Diesel prices have jumped 22 percent from a year ago and stand at their highest level in 41 months.
The average price of diesel reached $3.24 per gallon Monday, up from $2.54 a year ago, according to the latest U.S. Energy Information Administration fuel pricing report.
This is creating higher expenses for businesses that need to ship goods.
Diesel prices are expected to continue their climb and could hit $3.50 by the end of 2018, said Noël Perry, an industry analyst and principal with Transport Futures.
“The demand for diesel globally has been through the roof, partially because the economy has been going gangbusters all over the world,” Phil Flynn, a senior market analyst of Price Futures Group, told Trucks.com.
Diesel prices have risen for eight consecutive weeks, according to the EIA.

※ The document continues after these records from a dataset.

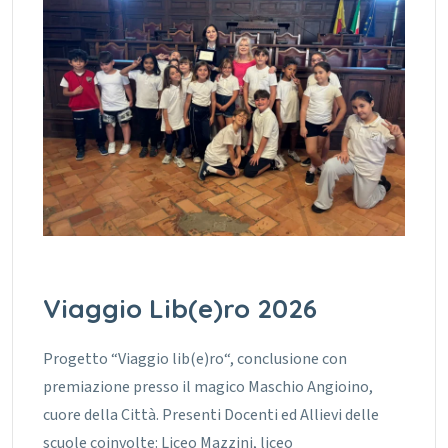
Viaggio Lib(e)ro 2026
Progetto “Viaggio lib(e)ro“, conclusione con
premiazione presso il magico Maschio Angioino,
cuore della Città. Presenti Docenti ed Allievi delle
scuole coinvolte: Liceo Mazzini, liceo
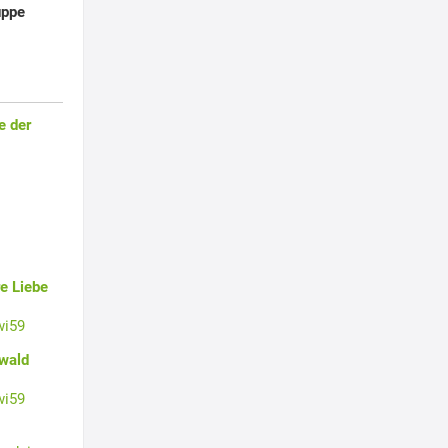
uppe
e der
e Liebe
wi59
swald
wi59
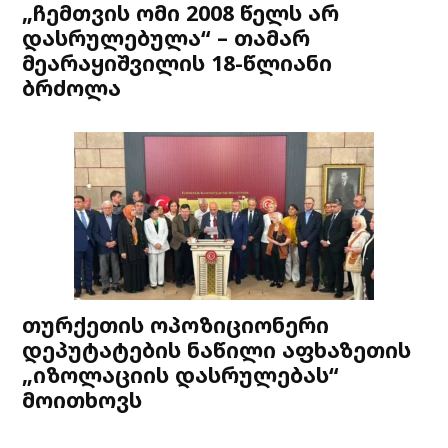
„ჩემთვის ომი 2008 წელს არ
დასრულებულა“ – თამარ
მეარაყიშვილის 18-წლიანი
ბრძოლა
თურქეთის ოპოზიციონერი
დეპუტატების ნაწილი აფხაზეთის
„იზოლაციის დასრულებას“
მოითხოვს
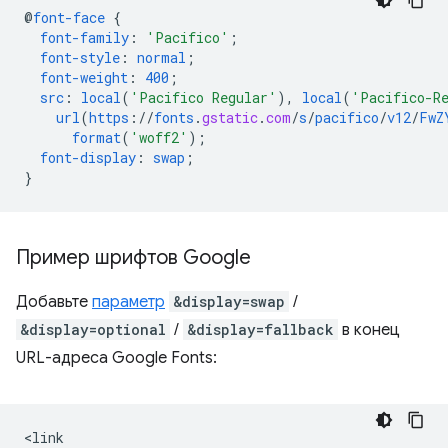
@
font-face
{
font-family
:
'Pacifico'
;
font-style
:
normal
;
font-weight
:
400
;
src
:
local
(
'Pacifico Regular'
),
local
(
'Pacifico-R
url
(
https
://
fonts
.
gstatic
.
com
/
s
/
pacifico
/
v12
/
FwZ
format
(
'woff2'
);
font-display
:
swap
;
}
Пример шрифтов Google
Добавьте
параметр
&display=swap
/
&display=optional
/
&display=fallback
в конец
URL-адреса Google Fonts:
<link
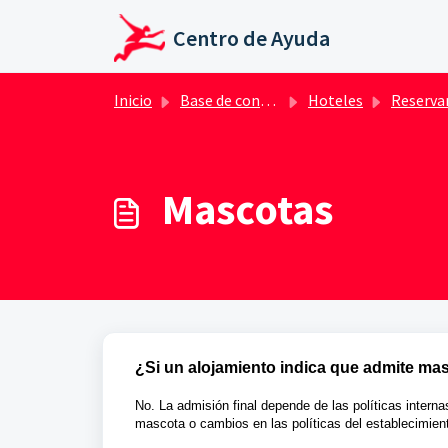
Saltar al contenido principal
Centro de Ayuda
Inicio
Base de conocimientos
Hoteles
Reservando un
Mascotas
¿Si un alojamiento indica que admite ma
No. La admisión final depende de las políticas interna
mascota o cambios en las políticas del establecimiento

Shippers are picking up the tab. That’s because there is more freight that needs to be moved than available trucks. There are about 6.6 loads for every available truck trailer, according to DAT Solutions, which tracks freight and rates. A year ago, there were 3.5 loads per every van. The larger imbalance this year gives truckers and motor carriers the ability to negotiate higher fuel surcharges to cover rising expenses.
Motor carriers charged customers a fuel surcharge of 31 cents per mile last month, up from 24 cents a year earlier. Meanwhile the spot trucking rates for a standard trailer have risen 29 percent to $1.85 per mile from a year ago, DAT said.

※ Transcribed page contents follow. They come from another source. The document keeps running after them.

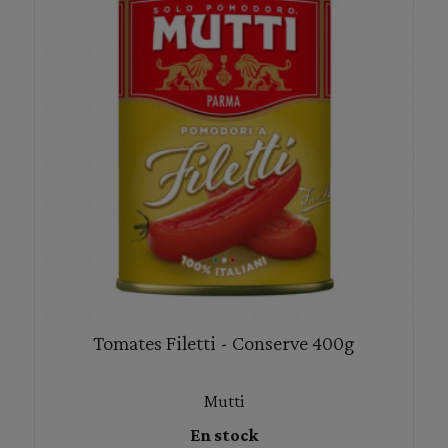
Tomates Filetti - Conserve 400g
Mutti
En stock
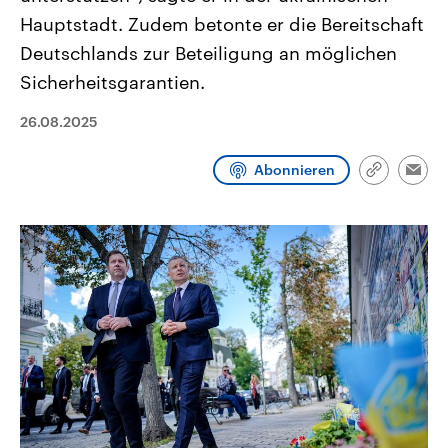
CDU, SPD und FDP regiert.-
aktuelle Weltgeschehen.
Hauptstadt. Zudem betonte er die Bereitschaft
Umfragen, Prognosen,
Wahlprogramme, aktuelle Berichte
Deutschlands zur Beteiligung an möglichen
Sendungen
Programm
Podcasts
und Hintergründe zu den Parteien
und Kandidaten der anstehenden
Sicherheitsgarantien.
Wahl.
Audio-Archiv
26.08.2025
Abonnieren
Link
Emai
kopieren/te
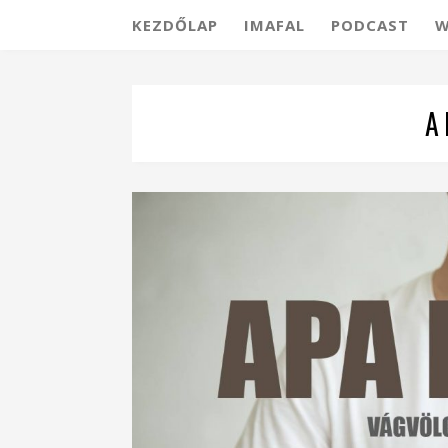
KEZDŐLAP
IMAFAL
PODCAST
W
A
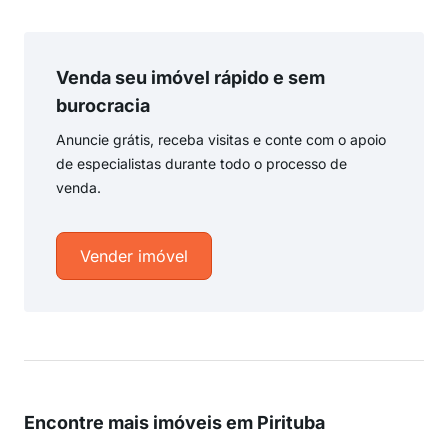
Venda seu imóvel rápido e sem
burocracia
Anuncie grátis, receba visitas e conte com o apoio
de especialistas durante todo o processo de
venda.
Vender imóvel
Encontre mais imóveis em Pirituba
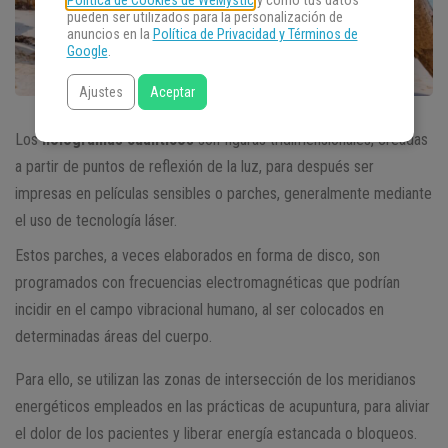
Política de Cookies de WeMystic
y cómo tus datos
pueden ser utilizados para la personalización de
anuncios en la
Política de Privacidad y Términos de
Google
.
Ajustes
Aceptar
Los
hologramas cuánticos
son figuras tridimensionales, creadas
a partir de puntos de reflexión de la luz, para después ser
impresas en películas sensibles o parches, generalmente mediante
el uso de tecnología láser.
Estos parches, a veces elaborados en forma de disco, son
programados con frecuencias electromagnéticas que podrían
incidir en el campo vibracional humano, al ser colocados en
determinadas áreas del cuerpo.
Para ello, se utilizan las zonas de intersección de los meridianos
energéticos empleados en las prácticas de acupuntura, para aliviar
el dolor de los pacientes y liberar energía estancada o bloqueos.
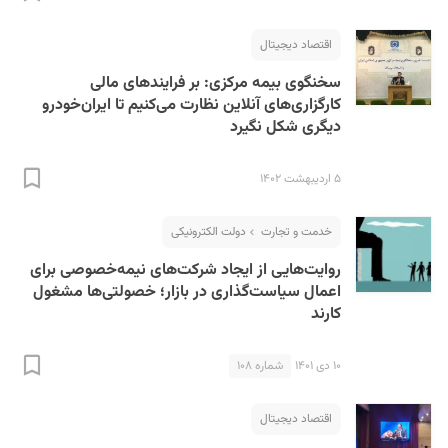
اقتصاد دیجیتال
سخنگوی بیمه مرکزی: بر فرایندهای مالی
کارگزاری‌های آنلاین نظارت می‌کنیم تا ایران‌‌خودرو
دیگری شکل نگیرد
۵ اردیبهشت ۱۴۰۲
S
خدمت و تجارت
دولت الکترونیکی
روایت‌هایی از ایجاد شرکت‌های نیمه‌خصوصی برای
اعمال سیاست‌گذاری در بازار؛ خصولتی‌ها مشغول
کارند
۱۰ دی ۱۴۰۱
شماره ۱۰۸
اقتصاد دیجیتال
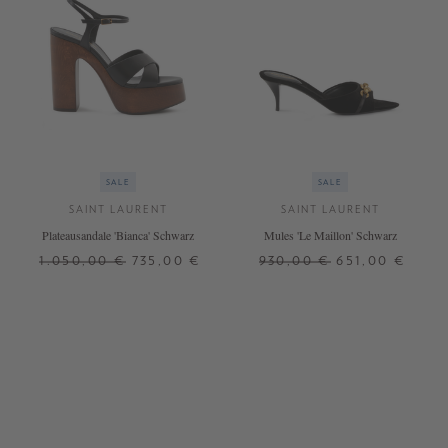
SALE
SALE
SAINT LAURENT
SAINT LAURENT
Plateausandale 'Bianca' Schwarz
Mules 'Le Maillon' Schwarz
1.050,00 €
735,00 €
930,00 €
651,00 €
37
38,5
37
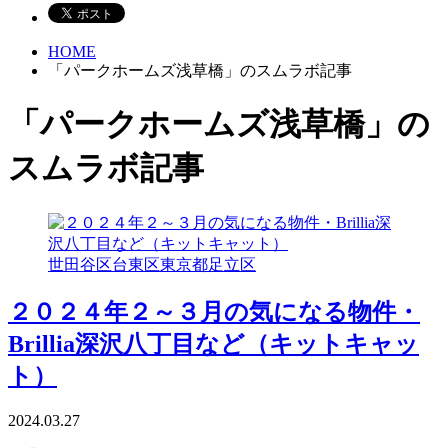
HOME
「パークホームズ浅草橋」のスムラボ記事
「パークホームズ浅草橋」の
スムラボ記事
世田谷区
台東区
東京都
足立区
２０２４年２～３月の気になる物件・
Brillia深沢八丁目など（キットキャッ
ト）
2024.03.27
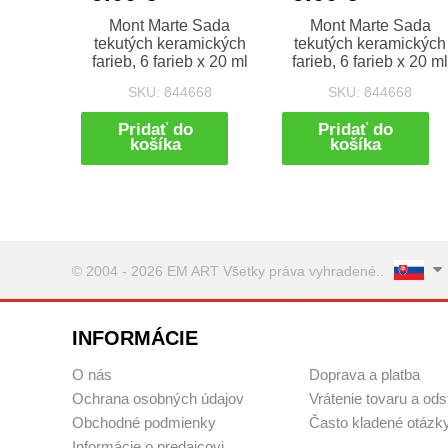
Mont Marte Sada
Mont Marte Sada
tekutých keramických
tekutých keramických
farieb, 6 farieb x 20 ml
farieb, 6 farieb x 20 m
SKU: 844668
SKU: 844668
Pridať do
Pridať do
košíka
košíka
© 2004 - 2026 EM ART Všetky práva vyhradené..
INFORMÁCIE
O nás
Doprava a platba
Ochrana osobných údajov
Vrátenie tovaru a ods
Obchodné podmienky
Často kladené otázk
Informácie o predajcovi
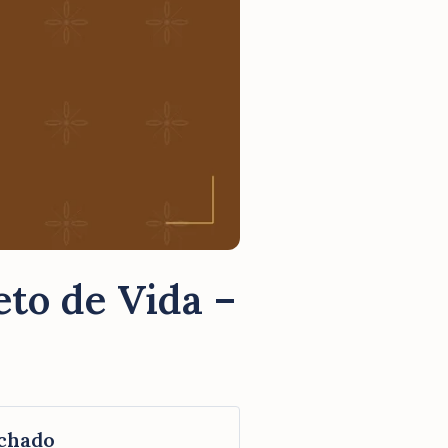
eto de Vida –
chado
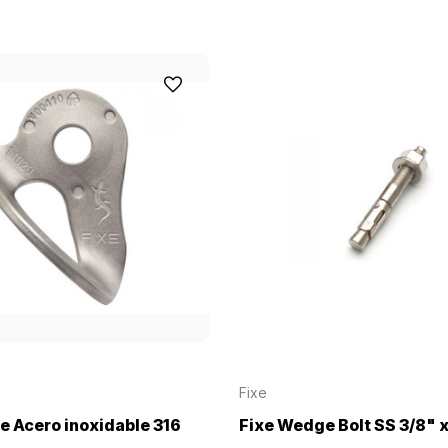
Fixe
e Acero inoxidable 316
Fixe Wedge Bolt SS 3/8" x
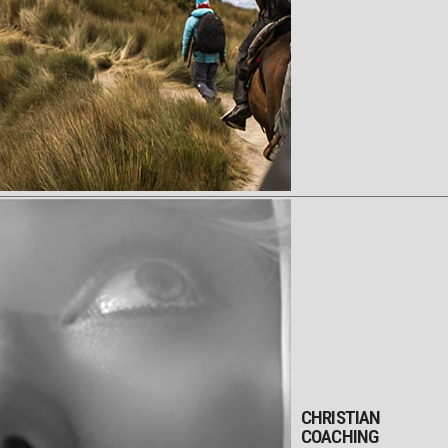
CHRISTIAN
COACHING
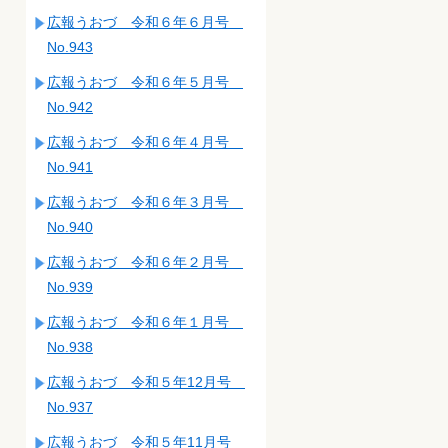
広報うおづ 令和６年６月号
No.943
広報うおづ 令和６年５月号
No.942
広報うおづ 令和６年４月号
No.941
広報うおづ 令和６年３月号
No.940
広報うおづ 令和６年２月号
No.939
広報うおづ 令和６年１月号
No.938
広報うおづ 令和５年12月号
No.937
広報うおづ 令和５年11月号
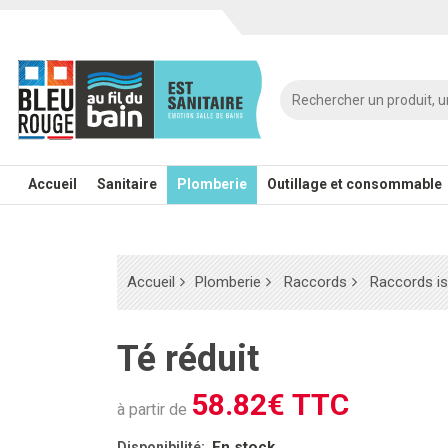
Accueil
Sanitaire
Plomberie
Outillage et consommable
Accueil
Plomberie
Raccords
Raccords is
Té réduit
58.82€ TTC
à partir de
En stock
Disponibilité:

“With the economy as strong as it is, trucking companies still have a lot of pricing power because shippers want to move their goods,” Flynn said.
“The only people that really don’t like higher fuel prices are shippers and consumers, who will have to pay more for a pair of jeans at the store,” he said.
Truckers are adapting to higher fuel costs by investing in more fuel-efficient trucks and aerodynamic trailers to increase their mileage.
While the national average fuel economy for semi-trucks is about 6.5 mpg, Henry Albert, an independent trucker from Statesville, N.C., said he gets 10 mpg because of his focus on fuel efficiency.
If that was the national average for trucking fuel efficiency the industry would save $24 billion and 9.7 billion gallons of diesel fuel annually, according to the North American Council for Freight Efficiency
Truckers are adapting relatively low-tech ideas such as covered wheels, trailer aerodynamics and low-rolling resistance tires to save fuel. The adoption of automated manual transmissions also is increasing fuel efficiency, according to NACFE.
“If you think diesel prices are too high, you have to figure out a way to use less of it,” Albert told Trucks.com. “Everything on my truck is set up to increase my fuel mileage, whether it’s the engine, trailer aerodynamics or my tires.”
There are varying views among industry and government analysts as to how much higher oil and fuel prices will rise.
U.S. West Texas Intermediate, or WTI, a sweet crude oil, surged to above $71 per barrel on Monday, putting prices at a three-year high.
Flynn said oil could hit $84 per barrel this year.
The EIA forecast pegs WTI crude at an average $66 per barrel this year, up from $51 in 2017. The price per barrel is expected to fall to $61 in 2019, the EIA said.
Higher prices are leading to increased U.S. crude oil production. Oil companies are expected to extract an average of 10.7 million barrels per day this year, up 12 percent from 9.4 million barrels produced daily in 2017, the EIA said.
Excess inventories of stored oil around the world are now at their lowest level in more than three years after the Organization of the Petroleum Exporting Countries, or OPEC, and Russia cut production back following a glut of oil that drove down prices.
Drillers in the U.S. are responding.
The number of rigs in the U.S. has jumped 15 percent in 2018, according to Baker Hughes data.
Texas, which has the majority of oil rigs in the U.S., has seen a 14 percent jump this year.
North Dakota has posted a 21 percent increase in its rig count in 2018. Business is slowly returning after the fracking industry was devastated there when prices dropped to around $30 in early 2016 after soaring to nearly $100 a barrel in 2014.
“We are certainly expecting to see higher prices than we have seen over the last several years,” Jonathan Cogan, spokesman for the EIA, told Trucks.com.
“We don’t see any immediate relief at the diesel pump in the near term,” he said.